» **Problem details**: A verbatim reproduction of the following listing is required; omit the pictures.

» **Dataset extract**:
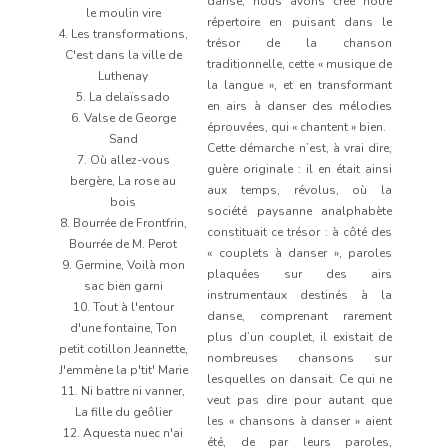
danse, nous avons créé notre
le moulin vire
répertoire en puisant dans le
4. Les transformations,
trésor de la chanson
C'est dans la ville de
traditionnelle, cette « musique de
Luthenay
la langue », et en transformant
5. La delaïssado
en airs à danser des mélodies
6. Valse de George
éprouvées, qui « chantent » bien.
Sand
Cette démarche n’est, à vrai dire,
7. Où allez-vous
guère originale : il en était ainsi
bergère, La rose au
aux temps, révolus, où la
bois
société paysanne analphabète
8. Bourrée de Frontfrin,
constituait ce trésor : à côté des
Bourrée de M. Perot
« couplets à danser », paroles
9. Germine, Voilà mon
plaquées sur des airs
sac bien garni
instrumentaux destinés à la
10. Tout à l'entour
danse, comprenant rarement
d'une fontaine, Ton
plus d’un couplet, il existait de
petit cotillon Jeannette,
nombreuses chansons sur
J'emmène la p'tit' Marie
lesquelles on dansait. Ce qui ne
11. Ni battre ni vanner,
veut pas dire pour autant que
La fille du geôlier
les « chansons à danser » aient
12. Aquesta nuec n'ai
été, de par leurs paroles,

» **Result of this exercise**:
danse, nous avons créé notre
le moulin vire
répertoire en puisant dans le
4. Les transformations,
trésor de la chanson
C'est dans la ville de
traditionnelle, cette « musique de
Luthenay
la langue », et en transformant
5. La delaïssado
en airs à danser des mélodies
6. Valse de George
éprouvées, qui « chantent » bien.
Sand
Cette démarche n’est, à vrai dire,
7. Où allez-vous
guère originale : il en était ainsi
bergère, La rose au
aux temps, révolus, où la
bois
société paysanne analphabète
8. Bourrée de Frontfrin,
constituait ce trésor : à côté des
Bourrée de M. Perot
« couplets à danser », paroles
9. Germine, Voilà mon
plaquées sur des airs
sac bien garni
instrumentaux destinés à la
10. Tout à l'entour
danse, comprenant rarement
d'une fontaine, Ton
plus d’un couplet, il existait de
petit cotillon Jeannette,
nombreuses chansons sur
J'emmène la p'tit' Marie
lesquelles on dansait. Ce qui ne
11. Ni battre ni vanner,
veut pas dire pour autant que
La fille du geôlier
les « chansons à danser » aient
12. Aquesta nuec n'ai
été, de par leurs paroles,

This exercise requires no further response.